I broke up with a serious ex-boyfriend in part because he wasn’t sure that he wanted the responsibility of the boys, and I had no choice but to respect that. Whomever I end up with has to accept the twins, and that the three of us are a package deal. I made that decision at 27, when I barely knew what drawing that line in the sand would mean. Children need to know that we choose them, always, even before they understand the choices we've made to do that.
Together with their mom and great-grandmother, I’m just trying to get everything right for these boys, while worrying that I’m somehow damaging them by being gone long stretches for work, and also struggling to find time for myself.
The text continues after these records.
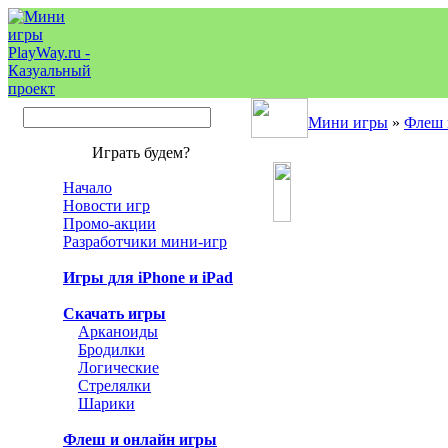
Мини игры
»
Флеш 
Играть будем?
Начало
Новости игр
Промо-акции
Разработчики мини-игр
Игры для iPhone и iPad
Скачать игры
Арканоиды
Бродилки
Логические
Стрелялки
Шарики
Флеш и онлайн игры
I hear this is parenting-stress 101.
Last year, I spent six months in London creating and preparing to launch Basquiat’s Defacement: The Project. London was the best place for me and my work at the time, but it was hard for all three of us. (“Are you done working on 'Basket' yet?” they asked over WhatsApp.) I recently had to cancel a video shoot to get to a pre-K graduation, because I had promised I’d be there. I feel guilty for all of the milestones I miss, and when I make a point of going to one, it takes extra hustle to keep up with the work I miss instead. I know lots of parents who struggle with this balance. But some aspects of life with the twins are more unique to our situation.
Because we speak publicly against police brutality, especially in our home state of Texas, which is deeply conservative and pro-police, my mother and I receive death threats. In the early days of Mothers Against Police Brutality, we alternated attending protests and meetings, so that someone could be home with the boys, and there for them in the worst-case scenario that something happened to one of us. We wanted activism to be a part of the twins' lives from the get-go, but we've always had to pick and choose the safer events for them to come along.
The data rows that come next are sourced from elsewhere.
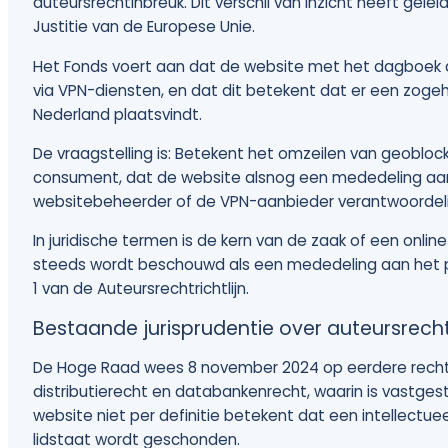
auteursrechtinbreuk. Dit verschil van inzicht heeft gelei
Justitie van de Europese Unie.
Het Fonds voert aan dat de website met het dagboek als
via VPN-diensten, en dat dit betekent dat er een zoge
Nederland plaatsvindt.
De vraagstelling is: Betekent het omzeilen van geoblock
consument, dat de website alsnog een mededeling aan 
websitebeheerder of de VPN-aanbieder verantwoordeli
In juridische termen is de kern van de zaak of een onlin
steeds wordt beschouwd als een mededeling aan het publ
1 van de Auteursrechtrichtlijn.
Bestaande jurisprudentie over auteursrech
De Hoge Raad wees 8 november 2024 op eerdere recht
distributierecht en databankenrecht, waarin is vastges
website niet per definitie betekent dat een intellectu
lidstaat wordt geschonden.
It’s hard to believe that America will change for the better, but it’s my job to do my best to help create a country that is better for my boys. When we look at the humanitarian crisis of the sanctioned police brutality in America, my family's void is too familiar. Father’s Day will be painful for too many like us, who've lost loved ones to state violence. I'm kind of relieved that the twins don’t yet understand what the holiday really means; this year, I'll be away from them again, doing "Basket" work. I don’t know what I’ll say as they get older, and the enormity and unfairness sink in.
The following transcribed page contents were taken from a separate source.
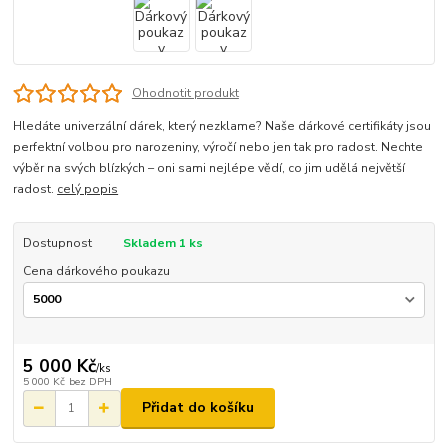
Ohodnotit produkt
Hledáte univerzální dárek, který nezklame? Naše dárkové certifikáty jsou
perfektní volbou pro narozeniny, výročí nebo jen tak pro radost. Nechte
výběr na svých blízkých – oni sami nejlépe vědí, co jim udělá největší
radost.
celý popis
Dostupnost
Skladem 1 ks
Cena dárkového poukazu
5 000 Kč
/
ks
5 000 Kč
bez DPH
Přidat do košíku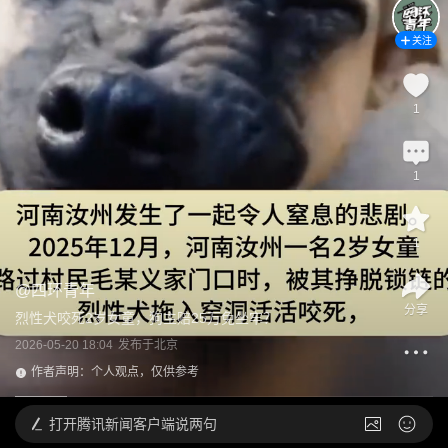
关注
1
1
1
@
四环青年
分享
烈性犬咬死2岁女童，狗主赔25万免坐牢？
2026-05-20 18:04
发布于
北京
作者声明：个人观点，仅供参考
打开
腾讯新闻客户端说两句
As for me, I haven't gone back to my career in television yet. Instead, I became the first to write about police brutality in a mainstream women’s magazine, Elle, which influenced peer publications to finally cover the issue. I understood back in 2013 that we were in a pivotal moment in America’s history, and I wanted to be a part of it. I’ve since combined my activism and 13 years of art historical research to create groundbreaking scholarship on American painter Jean-Michel Basquiat and his most important painting, Defacement (The Death of Michael Stewart). It, too, is a commentary on police brutality, and I feel incredibly lucky to lead that conversation, while honoring my brother Clinton through my work.
My success is because of him, and the twins, and the changes I've made since they came into my life. They have been my inspiration and my biggest point of pride. When they get old enough understand what “Chaegy” does, I will proudly explain how much of it I owe to them.
And Clinton, know that your big sister’s got your babies. Always.